For many, the term "citizen" means the right to vote.
Through history, it has meant much more.
According to Mortimer Adler, the word
"citizen" has been "proudly adopted by men to mark their liberation from the
yoke of despotism or tyranny...."
The basic distinction between subjugation and citizenship is inseparable from the equally basic distinction
between absolute and limited, or between despotic and constitutional,
government."
For the Greeks, as Adler put it, there are citizens and
there are the rest--those who live as slaves or subjects of government "in
childlike submission to absolute rule."
Also, through the history of free
nations children have not been citizens.
There is a reason for this.
The
assumption has been that children cannot be citizens because certain things are
required of citizens, and that these things are weighty and important, that
they are so essential and also challenging that they are adult-level duties.
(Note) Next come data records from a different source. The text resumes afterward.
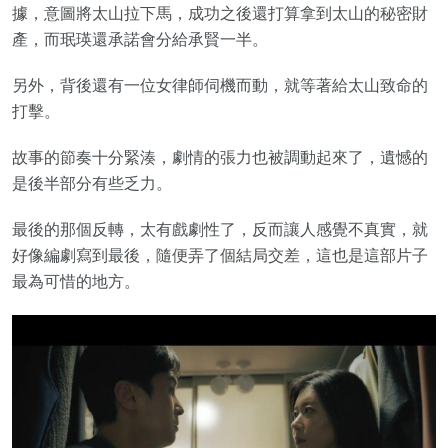
據，意圖將太山拉下馬，成功之後還打算拿到太山的秘密財
產，而珉瑛還承諾會分給承賢一半。
另外，背後還有一位女律師伺機而動，就等著給太山致命的
打擊。
故事的節奏十分緊湊，劇情的張力也被調動起來了，遺憾的
是後半部分有些乏力。
最後的那個反轉，太有戲劇性了，反而讓人感覺不真實，就
好像編劇寫到最後，隨便弄了個結局交差，這也是這部片子
最為可惜的地方。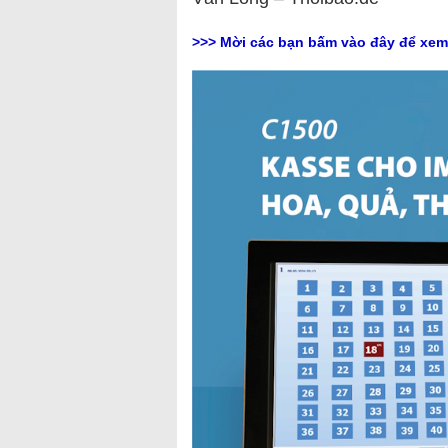
>>> Mời các bạn bấm vào đây để xe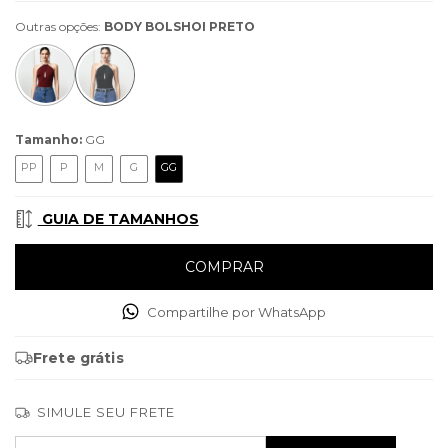
Outras opções:
BODY BOLSHOI PRETO
Tamanho:
GG
PP
P
M
G
GG
GUIA DE TAMANHOS
Compartilhe por WhatsApp
Frete grátis
SIMULE SEU FRETE
Entregas para o CEP:
ALTERAR CEP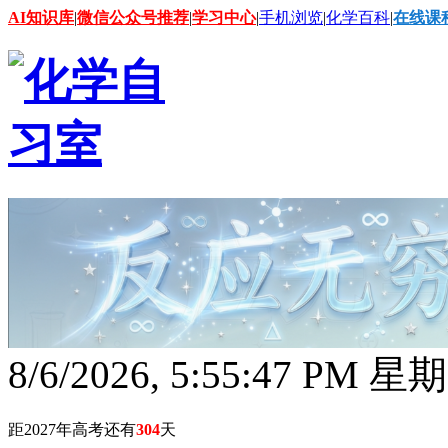
AI知识库
|
微信公众号推荐
|
学习中心
|
手机浏览
|
化学百科
|
在线课
8/6/2026, 5:55:48 PM 星
距2027年高考还有
304
天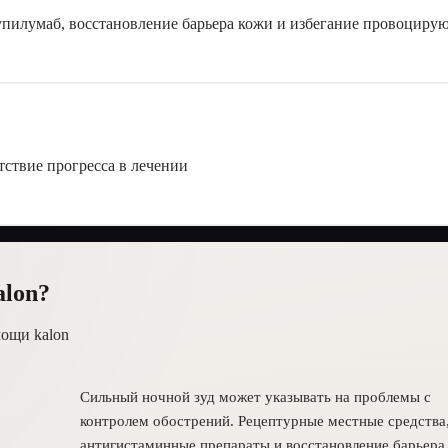
дупилумаб, восстановление барьера кожи и избегание провоцир
тствие прогресса в лечении
alon?
мощи kalon
Сильный ночной зуд может указывать на проблемы с
контролем обострений. Рецептурные местные средства
антигистаминные препараты и восстановление барьера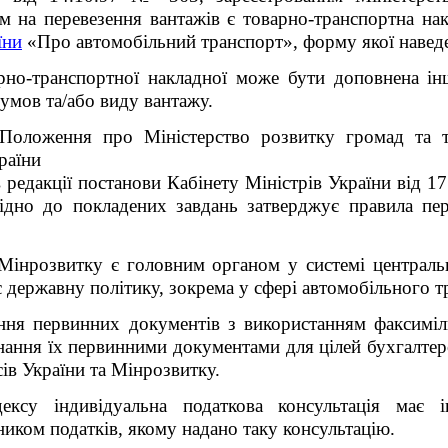
на перевезення вантажів є товарно-транспортна накла
їни
«Про автомобільний транспорт», форму якої наведе
арно-транспортної накладної може бути доповнена і
умов та/або виду вантажу.
Положення про Міністерство розвитку громад та т
раїни
 редакції постанови Кабінету Міністрів України від 1
ідно до покладених завдань затверджує правила пер
Мінрозвитку є головним органом у системі централь
 державну політику, зокрема у сфері автомобільного т
ня первинних документів з використанням факсиміл
знання їх первинними документами для цілей бухгалтер
сів України та Мінрозвитку.
ксу індивідуальна податкова консультація має 
иком податків, якому надано таку консультацію.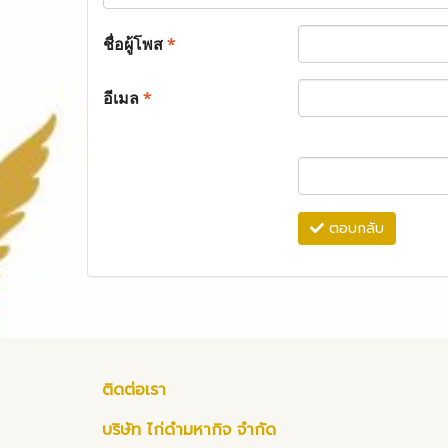
ชื่อผู้โพส
*
อีเมล
*
ตอบกลับ
ติดต่อเรา
บริษัท ไก่ดำมหากิจ จำกัด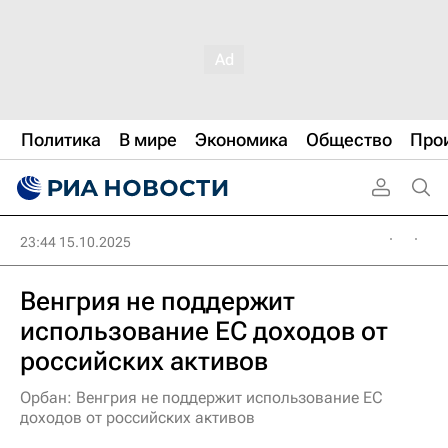
Политика
В мире
Экономика
Общество
Про
23:44 15.10.2025
Венгрия не поддержит
использование ЕС доходов от
российских активов
Орбан: Венгрия не поддержит использование ЕС
доходов от российских активов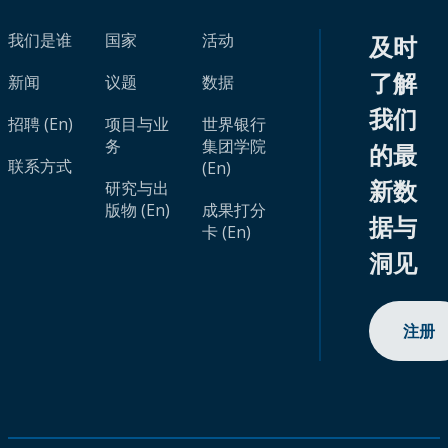
我们是谁
国家
活动
及时
了解
新闻
议题
数据
我们
招聘 (En)
项目与业
世界银行
务
集团学院
的最
联系方式
(En)
新数
研究与出
版物 (En)
成果打分
据与
卡 (En)
洞见
注册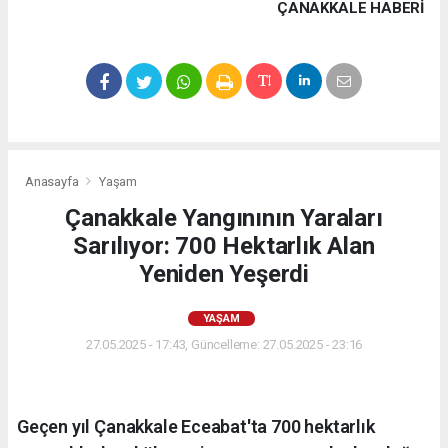
ÇANAKKALE HABERİ
Anasayfa
Yaşam
Çanakkale Yangınının Yaraları
Sarılıyor: 700 Hektarlık Alan
Yeniden Yeşerdi
YAŞAM
27.05.2025 - 17:43, Güncelleme: 27.05.2025 - 23:16
Geçen yıl Çanakkale Eceabat'ta 700 hektarlık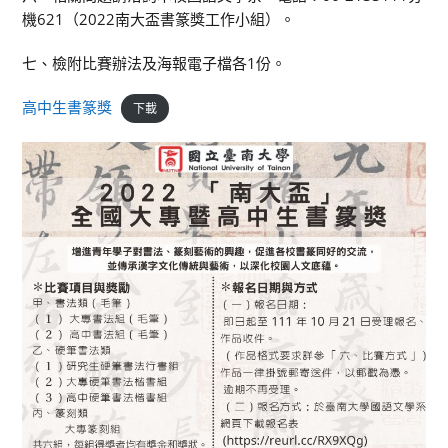
機621（2022南大盃書篆獎工作小組）。
七、檢附比賽辦法及海報電子檔各1份。
高中生書篆獎
下載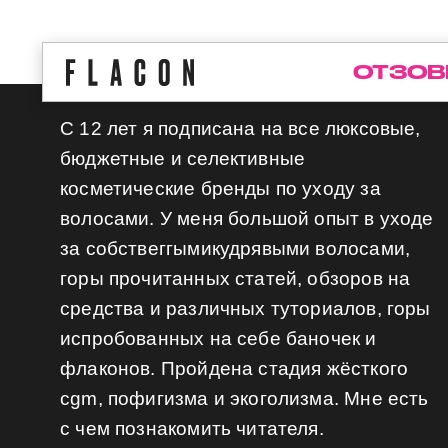
ОТЗОВ
С 12 лет я подписана на все люксовые,
бюджетные и селективные
косметические бренды по уходу за
волосами. У меня большой опыт в уходе
за собствеггымикудрявыми волосами,
горы прочитанных статей, обзоров на
средства и различных туториалов, горы
испробованных на себе баночек и
флаконов. Пройдена стадия жёсткого
cgm, пофигизмa и экоголизма. Мне есть
с чем познакомить читателя.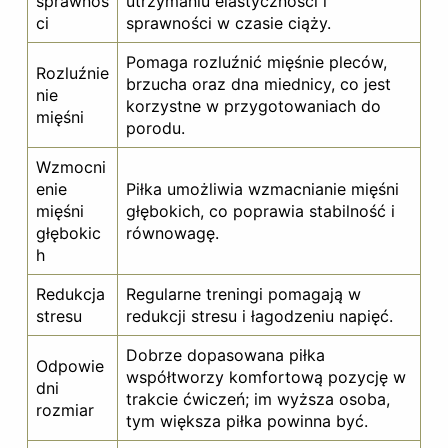
sprawnoś
utrzymaniu elastyczności i
ci
sprawności w czasie ciąży.
Pomaga rozluźnić mięśnie pleców,
Rozluźnie
brzucha oraz dna miednicy, co jest
nie
korzystne w przygotowaniach do
mięśni
porodu.
Wzmocni
enie
Piłka umożliwia wzmacnianie mięśni
mięśni
głębokich, co poprawia stabilność i
głębokic
równowagę.
h
Redukcja
Regularne treningi pomagają w
stresu
redukcji stresu i łagodzeniu napięć.
Dobrze dopasowana piłka
Odpowie
współtworzy komfortową pozycję w
dni
trakcie ćwiczeń; im wyższa osoba,
rozmiar
tym większa piłka powinna być.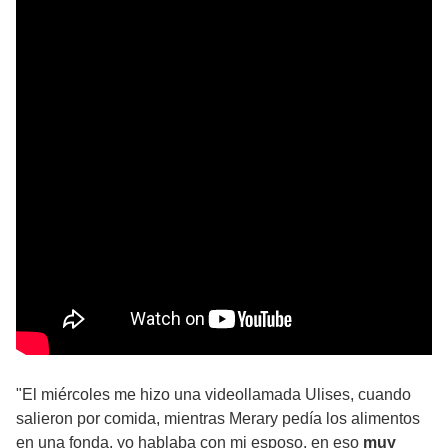
"El miércoles me hizo una videollamada Ulises, cuando
salieron por comida, mientras Merary pedía los alimentos
en una fonda, yo hablaba con mi esposo, en eso
muy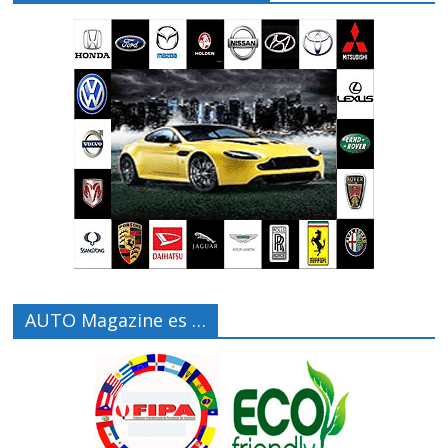
AUTO Magazine es …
Some of the great writings of mankind on citizenship
emphasize rights, but just as many deal with responsibilities.
Because these
duties of citizens are so important to freedom, the great books consider the
educating of citizens "the great problem" of free societies.
This is profound.
Ultimately, freedom depends on the
citizens.
Through history, the upper classes have tended to see
education of their own offspring as preparation for ruling and the education of
others as preparation to be ruled.
Lower classes have tended to see education
as a means of class mobility, as preparation for jobs and therefore as a way to
move out of the lower class.
Governments have typically seen education as a way
to promote the agendas of the government into future generations.
In contrast to all these views, the middle class in free
nations has tended to see education as a way to prepare good citizens and
therefore perpetuate real freedom and widespread prosperity.
When the middle
class loses this view, for whatever reason, the middle class shrinks in size
and loses power in society.
When elite classes seek to gain power over a strong
middle class, they try to convince the middle classes to view education in
lower-class ways--as job training.
As Adler put it,
"Vocational training prepares a man to be
an artisan, not a citizen.
"Only liberal education [by which Adler means wide
and deep reading in the Great Books] is adequate..."
Many duties belong to free citizens: voting wisely, giving
truly wise service on juries, sacrificing to keep the nation safe, influencing
government policy, paying for the wise and constitutional actions of
government, ratifying or not ratifying the constitution, and keeping the
government within the bounds of the constitution.
But at root, the greatest
duty of citizens, the one that makes them good at all the other
responsibilities, is clear, concise, virtuous, independent thinking.